[Page images and extracted text]
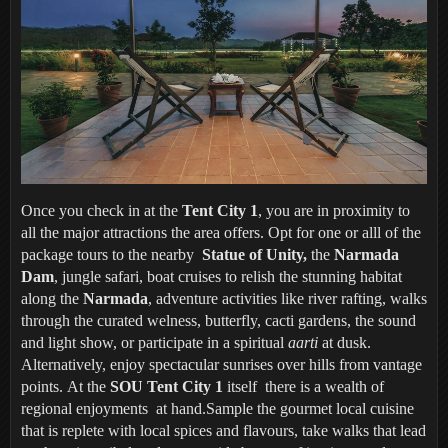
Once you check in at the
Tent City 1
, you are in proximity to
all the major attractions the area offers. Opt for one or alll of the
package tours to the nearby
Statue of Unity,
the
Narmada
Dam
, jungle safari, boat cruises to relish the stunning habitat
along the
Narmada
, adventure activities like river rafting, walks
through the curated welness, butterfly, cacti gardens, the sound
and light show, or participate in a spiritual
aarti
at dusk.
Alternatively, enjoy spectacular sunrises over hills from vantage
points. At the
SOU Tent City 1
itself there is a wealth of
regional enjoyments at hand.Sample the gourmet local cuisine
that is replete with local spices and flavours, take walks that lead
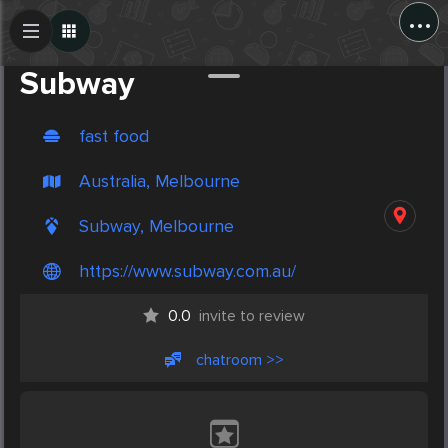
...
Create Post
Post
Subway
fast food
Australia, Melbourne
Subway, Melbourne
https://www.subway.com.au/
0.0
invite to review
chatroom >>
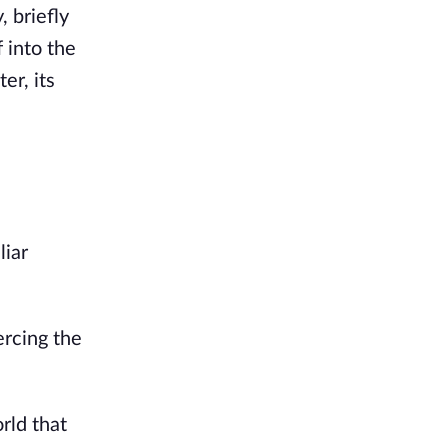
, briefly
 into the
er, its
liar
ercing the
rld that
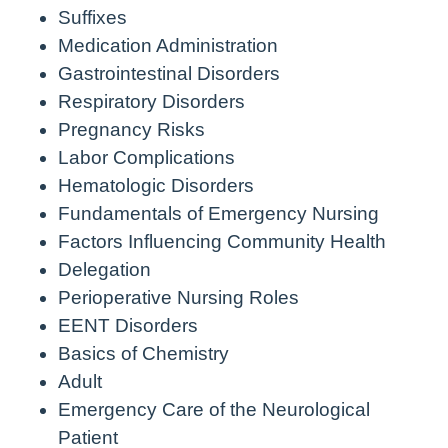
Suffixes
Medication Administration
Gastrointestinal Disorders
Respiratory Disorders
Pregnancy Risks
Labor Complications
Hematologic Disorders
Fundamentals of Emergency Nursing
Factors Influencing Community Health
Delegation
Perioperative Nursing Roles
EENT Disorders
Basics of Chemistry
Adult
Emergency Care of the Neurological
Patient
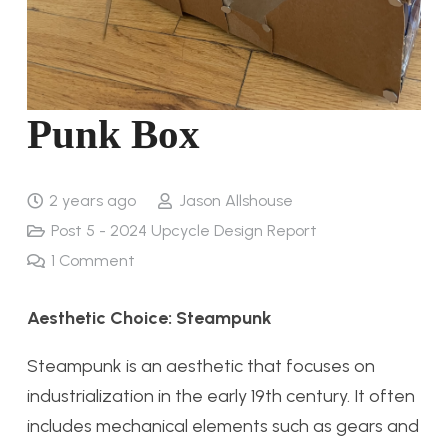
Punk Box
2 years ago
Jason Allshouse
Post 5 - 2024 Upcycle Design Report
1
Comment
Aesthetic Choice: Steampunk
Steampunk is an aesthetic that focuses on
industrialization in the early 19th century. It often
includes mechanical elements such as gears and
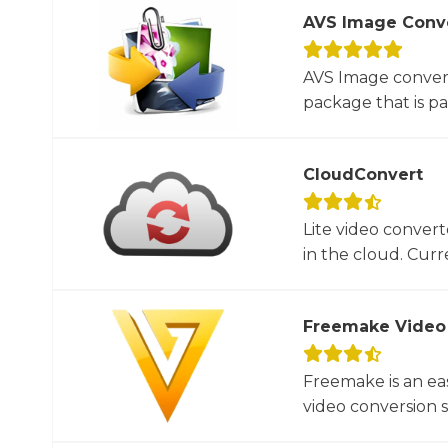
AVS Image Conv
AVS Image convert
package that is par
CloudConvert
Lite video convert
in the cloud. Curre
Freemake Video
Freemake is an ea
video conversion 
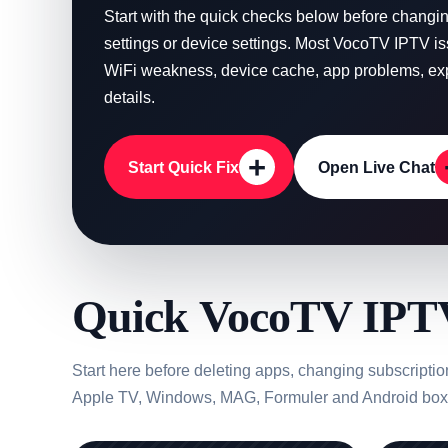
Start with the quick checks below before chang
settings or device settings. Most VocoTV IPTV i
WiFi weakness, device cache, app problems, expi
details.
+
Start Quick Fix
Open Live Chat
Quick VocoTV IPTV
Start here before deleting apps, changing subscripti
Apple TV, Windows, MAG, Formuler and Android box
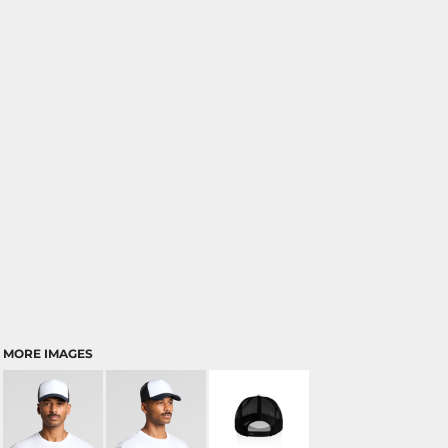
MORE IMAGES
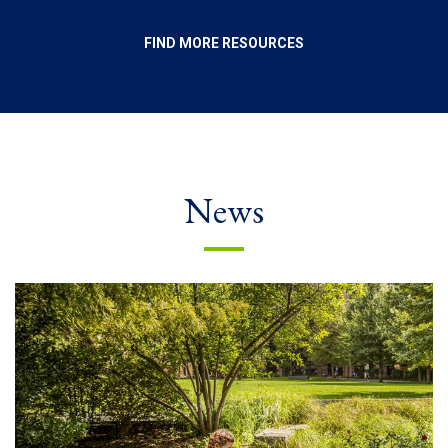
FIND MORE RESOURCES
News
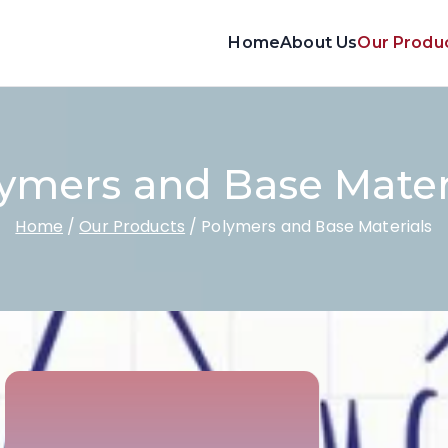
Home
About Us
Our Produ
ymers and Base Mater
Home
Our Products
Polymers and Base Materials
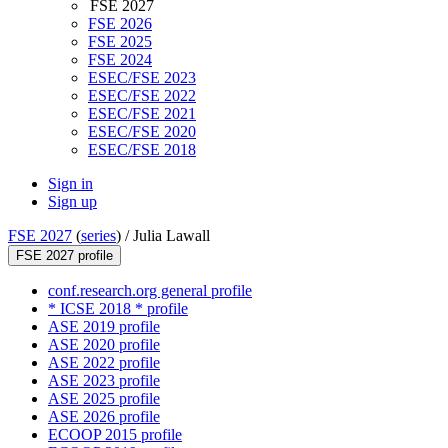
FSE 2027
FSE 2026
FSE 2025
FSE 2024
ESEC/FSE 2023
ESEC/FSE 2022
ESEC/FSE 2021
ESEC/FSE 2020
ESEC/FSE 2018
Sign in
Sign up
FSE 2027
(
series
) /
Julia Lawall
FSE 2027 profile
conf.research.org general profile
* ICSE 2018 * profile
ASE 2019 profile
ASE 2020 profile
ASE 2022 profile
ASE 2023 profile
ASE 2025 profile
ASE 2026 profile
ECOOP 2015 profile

#### [Activity]
This exercise asks for the data above to be given again exactly, without pictures.

#### [Solution to this problem]
Once you check in at the
Tent City 1
, you are in proximity to
all the major attractions the area offers. Opt for one or alll of the
package tours to the nearby
Statue of Unity,
the
Narmada
Dam
, jungle safari, boat cruises to relish the stunning habitat
along the
Narmada
, adventure activities like river rafting, walks
through the curated welness, butterfly, cacti gardens, the sound
and light show, or participate in a spiritual
aarti
at dusk.
Alternatively, enjoy spectacular sunrises over hills from vantage
points. At the
SOU Tent City 1
itself there is a wealth of
regional enjoyments at hand.Sample the gourmet local cuisine
that is replete with local spices and flavours, take walks that lead
...
Create Post
Post
Subway
fast food
Australia, Melbourne
Subway, Melbourne
https://www.subway.com.au/
0.0
invite to review
chatroom >>
, briefly
 into the
er, its
liar
ercing the
rld that
Suffixes
Medication Administration
Gastrointestinal Disorders
Respiratory Disorders
Pregnancy Risks
Labor Complications
Hematologic Disorders
Fundamentals of Emergency Nursing
Factors Influencing Community Health
Delegation
Perioperative Nursing Roles
EENT Disorders
Basics of Chemistry
Adult
Emergency Care of the Neurological
Patient
Punk Box
2 years ago
Jason Allshouse
Post 5 - 2024 Upcycle Design Report
1
Comment
Aesthetic Choice: Steampunk
Steampunk is an aesthetic that focuses on
industrialization in the early 19th century. It often
includes mechanical elements such as gears and
AVS Image Conv
AVS Image convert
package that is par
CloudConvert
Lite video convert
in the cloud. Curre
Freemake Video
Freemake is an ea
video conversion 
Start with the quick checks below before chang
settings or device settings. Most VocoTV IPTV i
WiFi weakness, device cache, app problems, expi
details.
+
Start Quick Fix
Open Live Chat
Quick VocoTV IPTV
Start here before deleting apps, changing subscripti
Apple TV, Windows, MAG, Formuler and Android box
MORE IMAGES
FIND MORE RESOURCES
News
Home
About Us
Our Produ
ymers and Base Mater
Home
Our Products
Polymers and Base Materials
FSE 2027
FSE 2026
FSE 2025
FSE 2024
ESEC/FSE 2023
ESEC/FSE 2022
ESEC/FSE 2021
ESEC/FSE 2020
ESEC/FSE 2018
Sign in
Sign up
FSE 2027
(
series
) /
Julia Lawall
FSE 2027 profile
conf.research.org general profile
* ICSE 2018 * profile
ASE 2019 profile
ASE 2020 profile
ASE 2022 profile
ASE 2023 profile
ASE 2025 profile
ASE 2026 profile
ECOOP 2015 profile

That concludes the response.